Check every line of the data below for "Blue". Copy each one that has it.

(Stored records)
____
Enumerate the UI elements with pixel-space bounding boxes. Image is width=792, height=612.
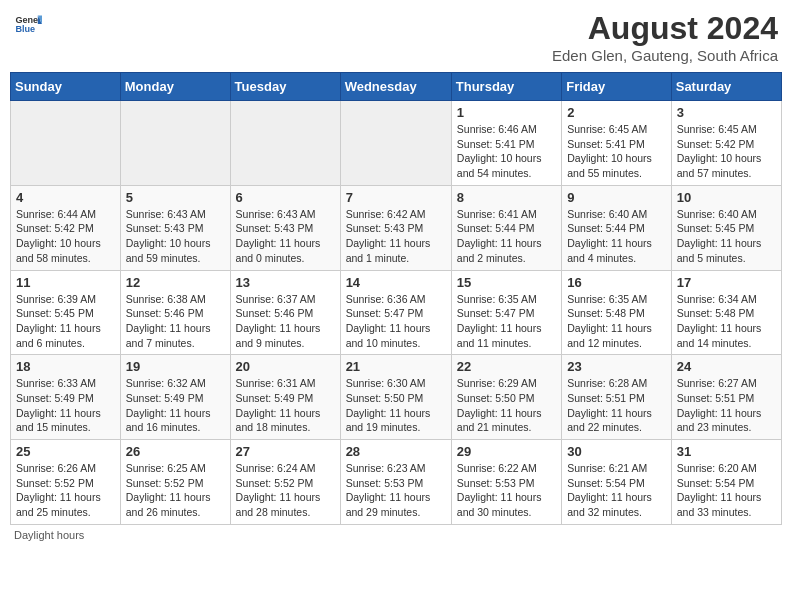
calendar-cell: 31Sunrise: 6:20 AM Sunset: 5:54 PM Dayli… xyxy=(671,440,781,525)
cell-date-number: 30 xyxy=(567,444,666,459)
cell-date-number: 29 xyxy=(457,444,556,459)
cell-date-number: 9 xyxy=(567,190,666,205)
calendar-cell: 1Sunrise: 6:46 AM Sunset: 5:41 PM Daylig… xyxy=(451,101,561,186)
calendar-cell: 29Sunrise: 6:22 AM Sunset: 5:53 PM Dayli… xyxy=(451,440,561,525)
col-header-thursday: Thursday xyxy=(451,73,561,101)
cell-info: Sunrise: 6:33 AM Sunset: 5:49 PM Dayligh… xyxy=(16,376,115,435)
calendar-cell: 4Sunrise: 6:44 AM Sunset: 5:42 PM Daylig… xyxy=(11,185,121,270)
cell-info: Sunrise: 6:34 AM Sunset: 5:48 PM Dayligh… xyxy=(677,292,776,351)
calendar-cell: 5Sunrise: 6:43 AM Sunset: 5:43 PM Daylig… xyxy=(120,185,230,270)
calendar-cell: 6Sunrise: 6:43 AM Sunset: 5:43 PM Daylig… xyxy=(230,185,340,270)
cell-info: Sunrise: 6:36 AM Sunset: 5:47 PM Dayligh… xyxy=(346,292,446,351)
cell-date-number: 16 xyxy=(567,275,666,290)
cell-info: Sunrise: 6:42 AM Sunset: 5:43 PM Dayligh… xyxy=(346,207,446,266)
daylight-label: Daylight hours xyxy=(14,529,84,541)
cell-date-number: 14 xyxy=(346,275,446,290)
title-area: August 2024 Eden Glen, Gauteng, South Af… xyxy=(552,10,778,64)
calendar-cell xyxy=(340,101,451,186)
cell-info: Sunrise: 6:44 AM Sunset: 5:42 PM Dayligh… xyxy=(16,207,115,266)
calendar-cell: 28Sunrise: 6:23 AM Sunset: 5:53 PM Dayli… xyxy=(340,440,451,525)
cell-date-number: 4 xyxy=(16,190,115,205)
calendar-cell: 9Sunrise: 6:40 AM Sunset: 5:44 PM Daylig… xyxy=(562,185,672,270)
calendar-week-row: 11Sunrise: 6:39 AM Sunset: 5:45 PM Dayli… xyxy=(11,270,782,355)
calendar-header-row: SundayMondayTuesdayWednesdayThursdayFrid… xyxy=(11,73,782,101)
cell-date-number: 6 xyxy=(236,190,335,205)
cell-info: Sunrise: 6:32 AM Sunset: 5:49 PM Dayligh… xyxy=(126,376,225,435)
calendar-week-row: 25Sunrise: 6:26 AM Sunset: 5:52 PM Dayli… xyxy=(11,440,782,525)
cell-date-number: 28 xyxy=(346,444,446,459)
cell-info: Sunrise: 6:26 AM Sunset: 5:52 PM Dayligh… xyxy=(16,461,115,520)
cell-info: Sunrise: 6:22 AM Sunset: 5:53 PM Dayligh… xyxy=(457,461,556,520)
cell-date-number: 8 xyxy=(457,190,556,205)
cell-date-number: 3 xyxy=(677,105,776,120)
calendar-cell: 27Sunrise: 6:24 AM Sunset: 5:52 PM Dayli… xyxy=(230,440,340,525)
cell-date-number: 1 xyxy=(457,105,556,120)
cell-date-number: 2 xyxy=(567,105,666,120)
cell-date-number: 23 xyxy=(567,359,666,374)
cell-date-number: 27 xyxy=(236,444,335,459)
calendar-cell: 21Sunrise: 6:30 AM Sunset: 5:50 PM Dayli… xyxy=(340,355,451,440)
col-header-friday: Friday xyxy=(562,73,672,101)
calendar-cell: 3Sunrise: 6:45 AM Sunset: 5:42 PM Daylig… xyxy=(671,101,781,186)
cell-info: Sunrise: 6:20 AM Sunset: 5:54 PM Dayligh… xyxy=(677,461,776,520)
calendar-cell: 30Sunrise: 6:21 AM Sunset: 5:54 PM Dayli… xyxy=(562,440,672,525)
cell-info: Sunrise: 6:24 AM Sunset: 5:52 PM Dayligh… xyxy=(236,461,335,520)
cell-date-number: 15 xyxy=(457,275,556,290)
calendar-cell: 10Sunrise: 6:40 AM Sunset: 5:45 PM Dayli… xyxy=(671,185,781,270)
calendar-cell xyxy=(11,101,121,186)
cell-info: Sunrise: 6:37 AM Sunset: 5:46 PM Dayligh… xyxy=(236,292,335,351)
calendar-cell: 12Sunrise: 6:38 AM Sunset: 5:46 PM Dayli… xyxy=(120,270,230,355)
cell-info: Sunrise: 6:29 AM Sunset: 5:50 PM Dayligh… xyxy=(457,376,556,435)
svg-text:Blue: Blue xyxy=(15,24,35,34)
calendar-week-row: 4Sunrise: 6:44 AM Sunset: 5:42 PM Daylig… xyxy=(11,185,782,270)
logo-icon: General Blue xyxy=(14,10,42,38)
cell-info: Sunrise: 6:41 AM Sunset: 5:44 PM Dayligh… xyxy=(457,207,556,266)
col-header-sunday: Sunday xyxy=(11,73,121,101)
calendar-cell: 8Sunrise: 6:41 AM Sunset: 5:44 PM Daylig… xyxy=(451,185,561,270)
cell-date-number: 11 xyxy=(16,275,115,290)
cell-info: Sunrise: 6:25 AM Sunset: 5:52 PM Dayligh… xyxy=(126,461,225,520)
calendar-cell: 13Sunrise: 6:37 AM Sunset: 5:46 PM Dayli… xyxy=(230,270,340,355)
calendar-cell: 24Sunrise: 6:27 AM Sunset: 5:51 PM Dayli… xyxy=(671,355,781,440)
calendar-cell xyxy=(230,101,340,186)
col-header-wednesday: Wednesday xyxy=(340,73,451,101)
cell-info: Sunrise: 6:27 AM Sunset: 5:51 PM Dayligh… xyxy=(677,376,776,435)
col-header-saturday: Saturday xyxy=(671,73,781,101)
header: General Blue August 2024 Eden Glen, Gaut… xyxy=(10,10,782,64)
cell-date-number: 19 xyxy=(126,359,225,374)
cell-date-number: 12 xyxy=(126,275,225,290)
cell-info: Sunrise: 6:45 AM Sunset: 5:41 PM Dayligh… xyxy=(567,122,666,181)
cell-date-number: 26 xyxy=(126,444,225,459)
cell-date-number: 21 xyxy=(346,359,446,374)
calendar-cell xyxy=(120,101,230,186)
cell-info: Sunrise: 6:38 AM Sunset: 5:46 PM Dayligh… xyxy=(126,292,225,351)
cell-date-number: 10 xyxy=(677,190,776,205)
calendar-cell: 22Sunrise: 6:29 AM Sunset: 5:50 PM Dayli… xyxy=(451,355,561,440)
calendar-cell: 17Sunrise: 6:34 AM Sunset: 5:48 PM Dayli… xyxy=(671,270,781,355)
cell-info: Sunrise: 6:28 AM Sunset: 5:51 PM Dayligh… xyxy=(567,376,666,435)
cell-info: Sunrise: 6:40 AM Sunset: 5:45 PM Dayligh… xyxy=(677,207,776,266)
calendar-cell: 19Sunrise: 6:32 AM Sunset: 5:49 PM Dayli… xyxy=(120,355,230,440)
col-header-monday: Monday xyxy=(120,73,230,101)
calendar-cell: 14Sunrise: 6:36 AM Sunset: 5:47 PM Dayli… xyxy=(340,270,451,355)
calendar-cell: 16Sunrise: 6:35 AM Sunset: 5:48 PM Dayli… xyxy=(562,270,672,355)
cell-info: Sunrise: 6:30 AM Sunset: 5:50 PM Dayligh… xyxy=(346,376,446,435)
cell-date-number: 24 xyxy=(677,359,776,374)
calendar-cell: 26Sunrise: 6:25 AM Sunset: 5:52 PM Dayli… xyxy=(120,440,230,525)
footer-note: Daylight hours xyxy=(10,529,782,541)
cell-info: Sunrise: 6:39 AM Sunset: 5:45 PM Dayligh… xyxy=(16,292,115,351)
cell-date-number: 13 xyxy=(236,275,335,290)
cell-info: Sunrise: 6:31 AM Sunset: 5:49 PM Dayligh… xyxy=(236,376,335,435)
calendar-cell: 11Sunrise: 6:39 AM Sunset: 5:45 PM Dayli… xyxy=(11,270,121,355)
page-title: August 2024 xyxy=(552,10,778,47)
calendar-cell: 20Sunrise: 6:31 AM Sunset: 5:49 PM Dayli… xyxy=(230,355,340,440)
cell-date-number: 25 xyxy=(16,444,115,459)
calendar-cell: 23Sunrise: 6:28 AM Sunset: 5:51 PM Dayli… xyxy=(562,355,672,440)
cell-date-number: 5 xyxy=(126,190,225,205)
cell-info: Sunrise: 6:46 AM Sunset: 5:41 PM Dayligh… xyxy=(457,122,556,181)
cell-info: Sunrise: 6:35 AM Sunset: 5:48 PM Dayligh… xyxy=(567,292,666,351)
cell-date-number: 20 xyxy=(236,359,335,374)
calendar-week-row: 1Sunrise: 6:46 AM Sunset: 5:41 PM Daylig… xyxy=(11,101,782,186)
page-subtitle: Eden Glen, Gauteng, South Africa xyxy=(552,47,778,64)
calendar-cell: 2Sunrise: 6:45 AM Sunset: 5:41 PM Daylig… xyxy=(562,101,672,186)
____
• Answer to this exercise:
svg-text:Blue: Blue xyxy=(15,24,35,34)
logo-icon: General Blue xyxy=(14,10,42,38)
header: General Blue August 2024 Eden Glen, Gaut… xyxy=(10,10,782,64)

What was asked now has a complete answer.